Your answer should be only the lines below from the one with "Divisions/Workshops etc. very" to the one with "DOOT-IN' DOO-DOO", repeated exactly, ends included.

*** The data ***

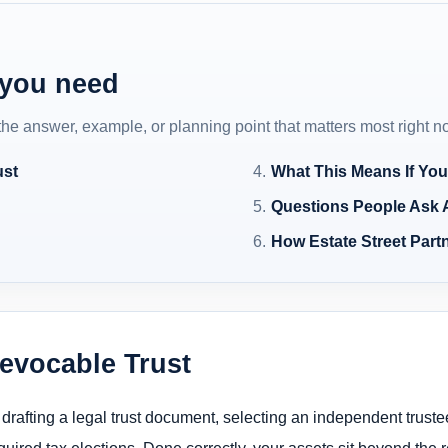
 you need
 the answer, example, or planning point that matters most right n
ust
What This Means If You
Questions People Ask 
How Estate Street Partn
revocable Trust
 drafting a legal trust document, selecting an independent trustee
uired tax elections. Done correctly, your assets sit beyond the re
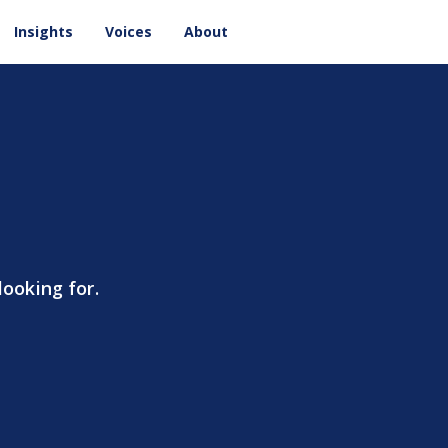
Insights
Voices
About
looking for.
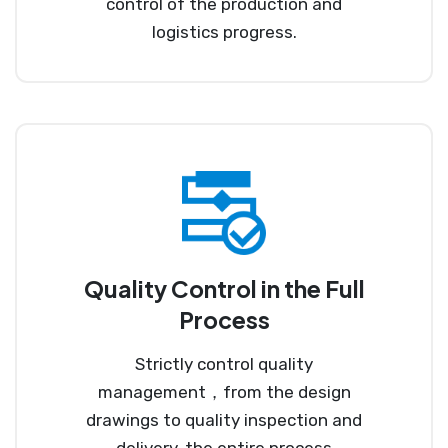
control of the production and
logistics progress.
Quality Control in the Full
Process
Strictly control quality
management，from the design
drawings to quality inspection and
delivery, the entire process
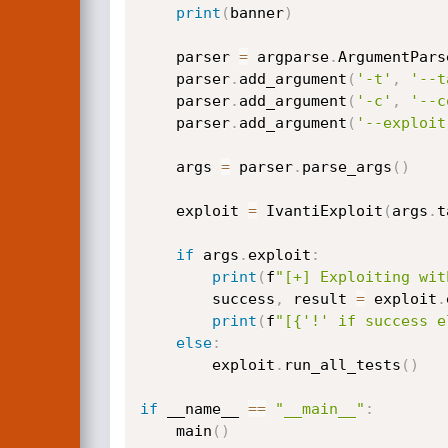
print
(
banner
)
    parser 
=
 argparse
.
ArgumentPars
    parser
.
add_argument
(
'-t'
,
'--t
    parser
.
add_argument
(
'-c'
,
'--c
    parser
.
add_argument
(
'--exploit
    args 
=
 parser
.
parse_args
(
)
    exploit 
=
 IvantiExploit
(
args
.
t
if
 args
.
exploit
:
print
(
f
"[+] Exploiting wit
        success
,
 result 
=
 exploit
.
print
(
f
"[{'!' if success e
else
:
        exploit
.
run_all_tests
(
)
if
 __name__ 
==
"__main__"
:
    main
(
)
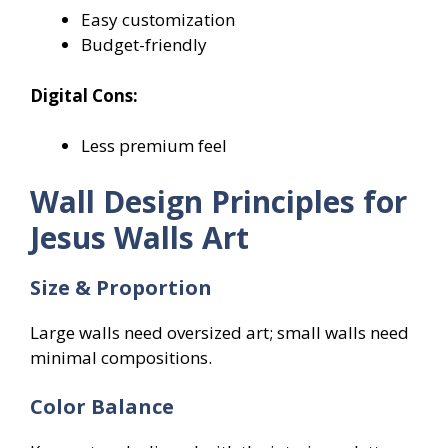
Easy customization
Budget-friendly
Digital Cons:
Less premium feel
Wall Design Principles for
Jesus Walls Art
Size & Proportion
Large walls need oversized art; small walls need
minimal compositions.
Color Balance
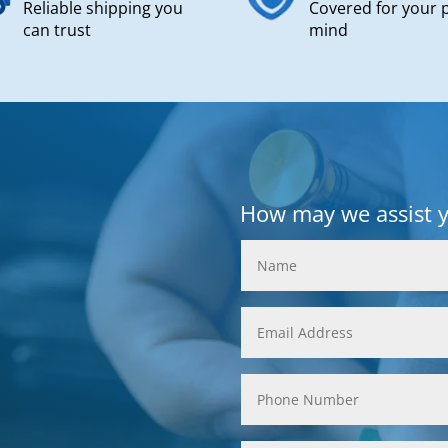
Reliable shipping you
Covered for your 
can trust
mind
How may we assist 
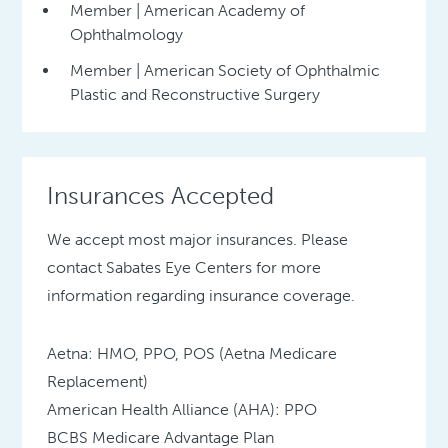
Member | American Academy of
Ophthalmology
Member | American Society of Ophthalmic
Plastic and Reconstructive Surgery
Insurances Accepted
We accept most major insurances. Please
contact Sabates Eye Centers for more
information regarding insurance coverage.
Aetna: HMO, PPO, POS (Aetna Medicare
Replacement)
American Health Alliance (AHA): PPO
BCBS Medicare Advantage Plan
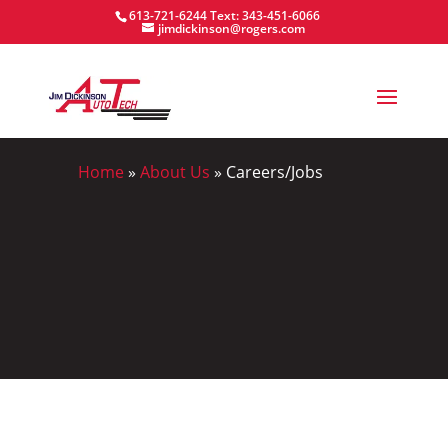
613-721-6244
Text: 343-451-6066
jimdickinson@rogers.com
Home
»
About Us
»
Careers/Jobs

*** End of The data ***
*** The data ***

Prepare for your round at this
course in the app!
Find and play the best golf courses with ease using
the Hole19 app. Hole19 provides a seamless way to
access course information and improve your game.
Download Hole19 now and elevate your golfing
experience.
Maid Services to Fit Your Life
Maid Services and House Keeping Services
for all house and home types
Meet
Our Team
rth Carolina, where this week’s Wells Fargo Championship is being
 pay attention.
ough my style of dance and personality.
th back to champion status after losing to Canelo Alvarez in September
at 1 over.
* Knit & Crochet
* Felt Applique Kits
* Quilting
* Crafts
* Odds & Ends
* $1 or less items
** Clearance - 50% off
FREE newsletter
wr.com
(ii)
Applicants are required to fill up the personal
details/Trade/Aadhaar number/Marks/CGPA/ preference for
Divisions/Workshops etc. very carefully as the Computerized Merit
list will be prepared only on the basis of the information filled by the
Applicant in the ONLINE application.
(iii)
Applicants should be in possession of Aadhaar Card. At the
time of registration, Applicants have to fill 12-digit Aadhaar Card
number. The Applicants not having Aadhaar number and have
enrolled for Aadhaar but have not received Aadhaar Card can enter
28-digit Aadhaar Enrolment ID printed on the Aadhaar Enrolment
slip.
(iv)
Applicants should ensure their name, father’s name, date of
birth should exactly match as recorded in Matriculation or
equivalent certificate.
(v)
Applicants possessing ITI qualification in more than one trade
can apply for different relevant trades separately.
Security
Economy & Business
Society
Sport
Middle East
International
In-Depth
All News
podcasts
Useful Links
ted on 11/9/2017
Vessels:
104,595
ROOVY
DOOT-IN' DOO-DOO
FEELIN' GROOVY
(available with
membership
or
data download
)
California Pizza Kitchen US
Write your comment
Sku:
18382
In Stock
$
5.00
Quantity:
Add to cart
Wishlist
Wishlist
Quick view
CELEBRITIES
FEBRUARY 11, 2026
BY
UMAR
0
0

*** End of The data ***

Finished task
Divisions/Workshops etc. very carefully as the Computerized Merit
list will be prepared only on the basis of the information filled by the
Applicant in the ONLINE application.
(iii)
Applicants should be in possession of Aadhaar Card. At the
time of registration, Applicants have to fill 12-digit Aadhaar Card
number. The Applicants not having Aadhaar number and have
enrolled for Aadhaar but have not received Aadhaar Card can enter
28-digit Aadhaar Enrolment ID printed on the Aadhaar Enrolment
slip.
(iv)
Applicants should ensure their name, father’s name, date of
birth should exactly match as recorded in Matriculation or
equivalent certificate.
(v)
Applicants possessing ITI qualification in more than one trade
can apply for different relevant trades separately.
Security
Economy & Business
Society
Sport
Middle East
International
In-Depth
All News
podcasts
Useful Links
ted on 11/9/2017
Vessels:
104,595
ROOVY
DOOT-IN' DOO-DOO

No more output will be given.